Я правду говорю. Ты тогда меня испугалась. А Никодим — он тихий.
Но с ним ты зачахла. Взгляни на себя: тридцать восемь лет, а как старуха. А могла бы — царицей жить.
— Царицей? — вдруг рассмеялась Тамара зло.
— С тобой? Ты мужик злой, Кузьма.
Ты всех вокруг обобрал.
И сына чуть в болоте не утопил — от своей жадности.
— Сына я спас. Твоими руками.
— Не моими. Бабки Арины. Иди, говорю.
Кузьма помолчал, потом достал из-за пазухи платок — бабий, вышитый, с инициалами «Т.М.» — Тамара Маркова.
— Помнишь? Ты мне его на покосе обронила.
Я двадцать лет храню.
Тамара побледнела. Этот платок она искала тогда месяц, думала, украли. А он — хранил.
— Отдай, — прошептала она.
— Приходи завтра в полдень на старую мельницу. Отдам. И поговорим ещё раз. Не хочешь — не приходи. Но платок тогда порву, на ветер пущу.
Он ушёл так же тихо, как пришёл. А Тамара осталась стоять у забора, трясясь мелкой дрожью. В её голове билось: не пойду. Нельзя. Грех. Никодим узнает — убьёт.
Или сам умрёт от горя.
Но другая мысль, холодная и липкая, как болотная трясина, шептала: а что, если сходить? Просто поговорить. Вернуть платок и уйти. Ведь правда же, двадцать лет человек хранил — он и вправду любит.
****
В полдень следующего дня Тамара сказала Никодиму, что голова разболелась, и осталась дома. Кузьма на мельнице не ждал — он сидел на крыльце, курил трубку. Увидел Тамару — не улыбнулся, не поклонился. Просто кивнул: «Иди сюда».
Она не пошла. Остановилась в двадцати шагах, спросила:
— Где платок?
— Вот, — он достал его из кармана. — Возьми. Он твой.

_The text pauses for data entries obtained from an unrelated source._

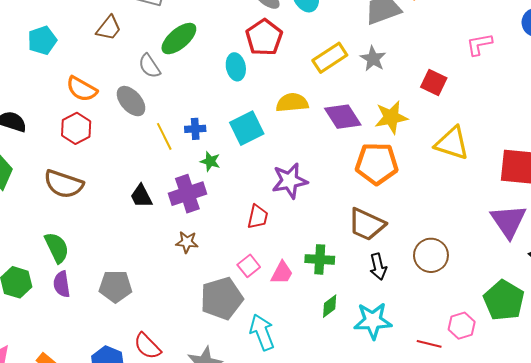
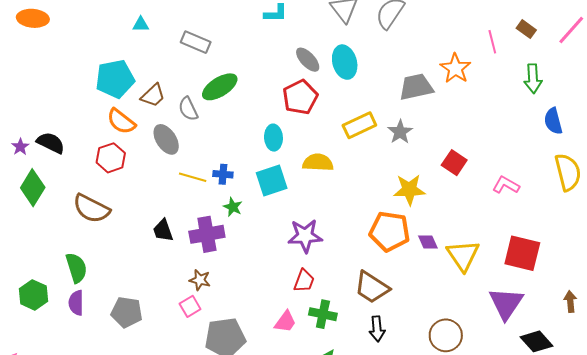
brown trapezoid: (109, 28) -> (153, 95), moved
cyan pentagon: (42, 40) -> (115, 79), moved, size x1.4
pink L-shape: (479, 44) -> (506, 185), moved, turned 32
cyan ellipse: (236, 67) -> (273, 138), moved
purple diamond: (343, 117) -> (428, 242), moved, size x0.6
yellow line: (164, 136) -> (193, 177), turned -56
yellow triangle: (452, 143) -> (463, 255), moved, turned 30
red trapezoid: (258, 217) -> (304, 281), moved
brown circle: (431, 255) -> (446, 335), moved
pink square: (249, 266) -> (190, 306), moved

Тамара шагнула вперёд. И в тот миг, когда её пальцы коснулись тряпицы, Кузьма перехватил её руку.
— Тамар, не уходи. Слышишь? Я тебя никому не отдам.
Никодиму — тем более.
— Ты что, с ума сошёл? — она попыталась вырваться, но он держал крепко, и в его пальцах была не сила — отчаяние.
— Я каждый день вижу, как ты в поле горбатишься.
Как дочка твоя в обносках ходит.
А он — он мужик, он должен был поднять вас. А что поднял? Плесень да проклятье.
Я тебя в золоте купать буду.
— Мне золота не надо. Мне мужа надо.
— Так возьми и мужа. Я рядом.
Она не вырвалась, но и не пошла за ним. Так и замерли — баба в вылинявшем сарафане и мужик в дорогой жилетке, посреди развалившейся мельницы, где ветер гонял сухую мякину.
А на краю оврага, пригнувшись к земле, стоял Аркашка.
Он не поехал в поле — забыл огниво. И увидел мать, идущую к мельнице. Теперь он сидел за кустом и смотрел, как мать вырывает руку, как Кузьма что-то шепчет, как мать плачет — от стыда или от того, что долго хранила в себе.
Аркашка не пошёл туда
. Он развернулся и побежал к полю — к отцу. Через пропашник, не разбирая дороги, падая и вставая.
****
Аркашка не сказал отцу. Не смог.
Он добежал до поля, запыхавшийся, с колючками в подоле рубахи. Никодим как раз оборачивал соху на краю борозды. Увидел сына — красное лицо, сбитое дыхание — и спросил:
— Что стряслось? Пожар? Кто приехал?
— Никого, — выдавил Аркашка. — Я… огниво забыл.
Вернулся, а его нет. Подумал, ты взял.
Никодим полез в карман, вытащил огниво:
— Вот оно. Дурья твоя башка.
Беги обратно, бабке помоги.
Аркашка взял огниво, но не побежал.
Пошёл шагом, тяжело, будто вёз на себе воз с кирпичами. В голове стучало: мать на мельнице с Кузьмой.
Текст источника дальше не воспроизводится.